The public thing is about the common good. If you are harmed by a policy, you have to prove that you are harmed more than others benefit. Nimbys don't seem to 'act only according to that maxim whereby they can, at the same time, will that it should become a universal law'(because nothing would be built), and that's not a good sign. Whether yimbis also have selfish reasons on top of good justifications is irrelevant.

How can it be good enough? Obviously it is in my interest to receive money from the government. Should that be policy?

Because it's good enough for the YIMBYs? Why is it good for them to demand policies that serve their naked self-interest, but bad for other people to do so? The fact that those "other people" have already invested significant effort and capital into their backyards, as it were, seems like a powerful argument for defaulting to their preferences. In any case, this argument seems like a sleight of hand in which we carefully obscure that both factions have a self-interest at play.

The public thing is about the common good. If you are harmed by a policy, you have to prove that you are harmed more than others benefit. Nimbys don't seem to 'act only according to that maxim whereby they can, at the same time, will that it should become a universal law'(because nothing would be built), and that's not a good sign.

I'm sorry, but you don't get to invoke utilitarianism and Kant in the same breath. Kant is anti-utility; his deployment is inherently suspect.

Whether yimbis also have selfish reasons on top of good justifications is irrelevant.

What is the difference between a good justification and a selfish reason except framing and intellectual charity?

I'm sorry, but you don't get to invoke utilitarianism and Kant in the same breath.

They are in sync here.

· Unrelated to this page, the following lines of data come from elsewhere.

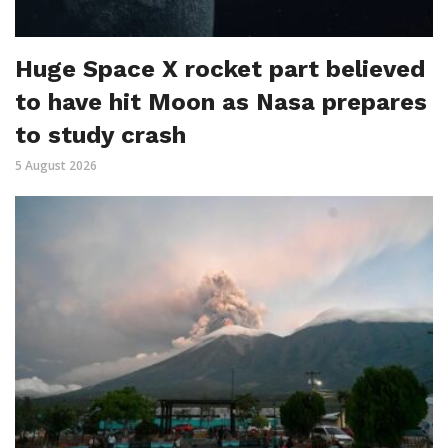
Huge Space X rocket part believed
to have hit Moon as Nasa prepares
to study crash
5 August 2026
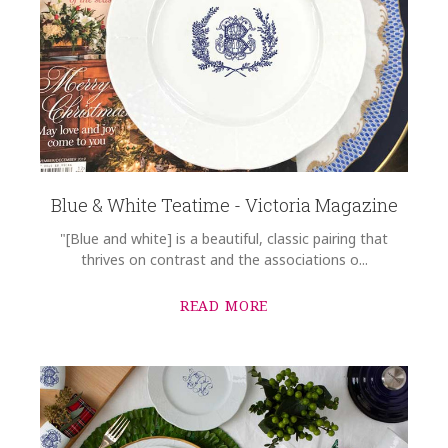
Blue & White Teatime - Victoria Magazine
"[Blue and white] is a beautiful, classic pairing that
thrives on contrast and the associations o...
READ MORE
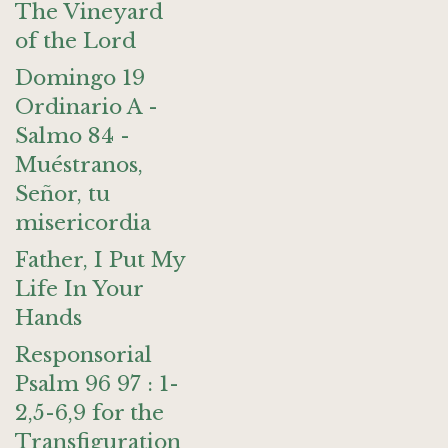
The Vineyard
of the Lord
Domingo 19
Ordinario A -
Salmo 84 -
Muéstranos,
Señor, tu
misericordia
Father, I Put My
Life In Your
Hands
Responsorial
Psalm 96 97 : 1-
2,5-6,9 for the
Transfiguration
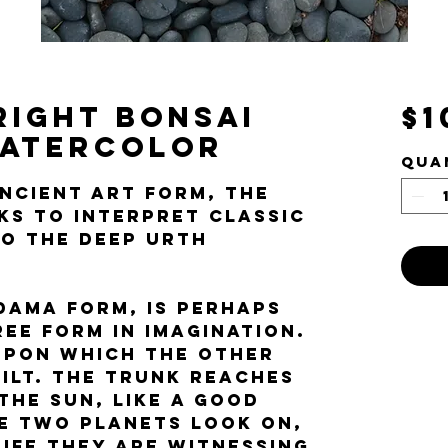
right Bonsai
$1
Watercolor
Qua
ancient art form, the
eks to interpret classic
to the Deep Urth
edama form, is perhaps
ree form in imagination.
 upon which the other
uilt. The trunk reaches
the sun, like a good
e two planets look on,
ife they are witnessing.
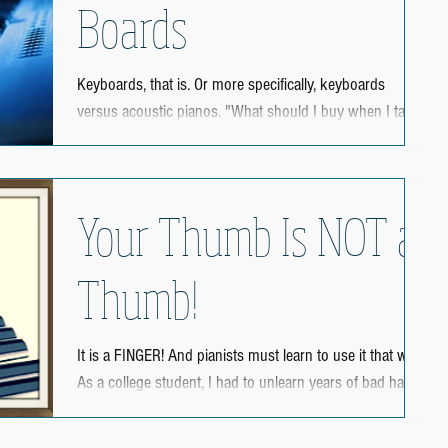
Boards
Keyboards, that is. Or more specifically, keyboards
versus acoustic pianos. "What should I buy when I take
piano lessons?" I have been...
Your Thumb Is NOT a
Thumb!
It is a FINGER! And pianists must learn to use it that way!
As a college student, I had to unlearn years of bad habits
in using my thumb....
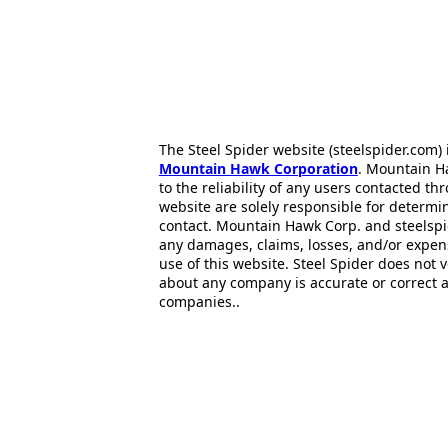
The Steel Spider website (steelspider.com
Mountain Hawk Corporation
. Mountain H
to the reliability of any users contacted th
website are solely responsible for determin
contact. Mountain Hawk Corp. and steelspi
any damages, claims, losses, and/or expen
use of this website. Steel Spider does not 
about any company is accurate or correct 
companies..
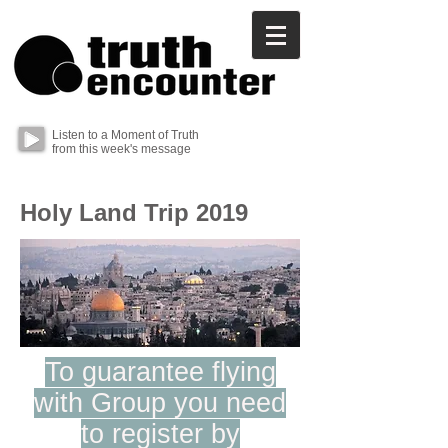
Listen to a Moment of Truth
from this week's message
Holy Land Trip 2019
To guarantee flying
with Group you need
to register by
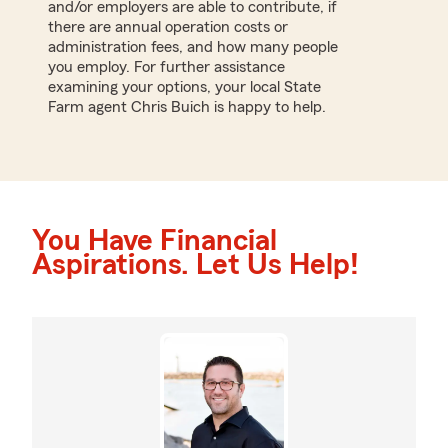
and/or employers are able to contribute, if
there are annual operation costs or
administration fees, and how many people
you employ. For further assistance
examining your options, your local State
Farm agent Chris Buich is happy to help.
You Have Financial
Aspirations. Let Us Help!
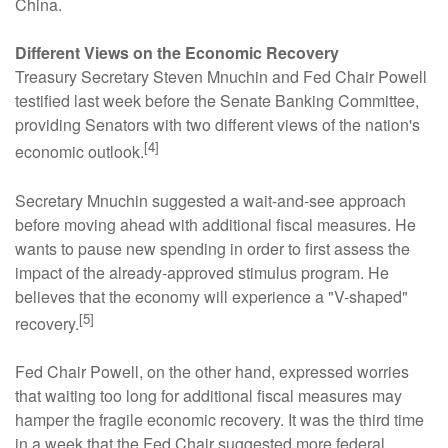
China.
Different Views on the Economic Recovery
Treasury Secretary Steven Mnuchin and Fed Chair Powell
testified last week before the Senate Banking Committee,
providing Senators with two different views of the nation's
[4]
economic outlook.
Secretary Mnuchin suggested a wait-and-see approach
before moving ahead with additional fiscal measures. He
wants to pause new spending in order to first assess the
impact of the already-approved stimulus program. He
believes that the economy will experience a "V-shaped"
[5]
recovery.
Fed Chair Powell, on the other hand, expressed worries
that waiting too long for additional fiscal measures may
hamper the fragile economic recovery. It was the third time
in a week that the Fed Chair suggested more federal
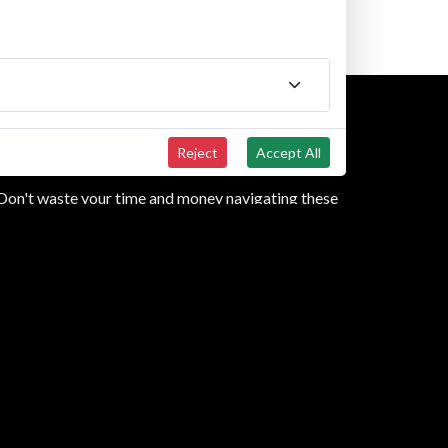
N
Reject
Accept All
? Don't waste your time and money navigating these
 efficiently. Call us at
(833) 493-5627
or use the
m us for the purposes of communication related to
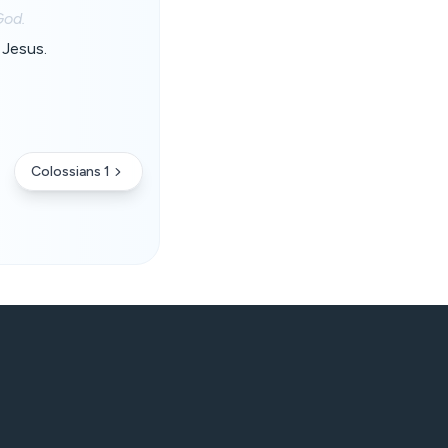
God.
 Jesus.
Colossians 1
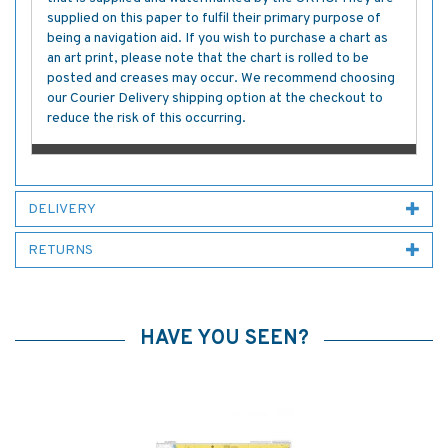
supplied on this paper to fulfil their primary purpose of
being a navigation aid. If you wish to purchase a chart as
an art print, please note that the chart is rolled to be
posted and creases may occur. We recommend choosing
our Courier Delivery shipping option at the checkout to
reduce the risk of this occurring.
DELIVERY
RETURNS
HAVE YOU SEEN?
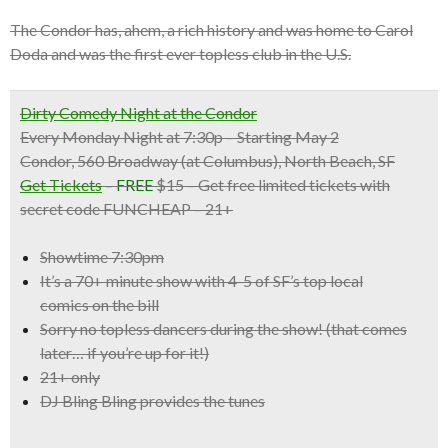
The Condor has, ahem, a rich history and was home to Carol
Doda and was the first ever topless club in the U.S.
Dirty Comedy Night at the Condor
Every Monday Night at 7:30p – Starting May 2
Condor, 560 Broadway (at Columbus), North Beach, SF
Get Tickets
–
FREE
$15 – Get free limited tickets with
secret code FUNCHEAP – 21+
Showtime 7:30pm
It’s a
70+ minute show with 4-5 of SF’s top local
comics
on the bill
Sorry no topless dancers during the show! (that comes
later… if you’re up for it!)
21+ only
DJ Bling Bling provides the tunes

Your position violates not only kant, but utilitarianism, the golden rule, most moral systems known to man.

Why is it good for them to demand policies that serve their naked self-interest, but bad for other people to do so?

Because they have other reasons than naked self-interest (which again, is just a cheap accusation that can be lobbied against anyone). The self-interest of citizens have to be balanced against each other, and we do this by using the good justifications. When one admits to having no other reason than self-interest, one’s cause is deligitimized.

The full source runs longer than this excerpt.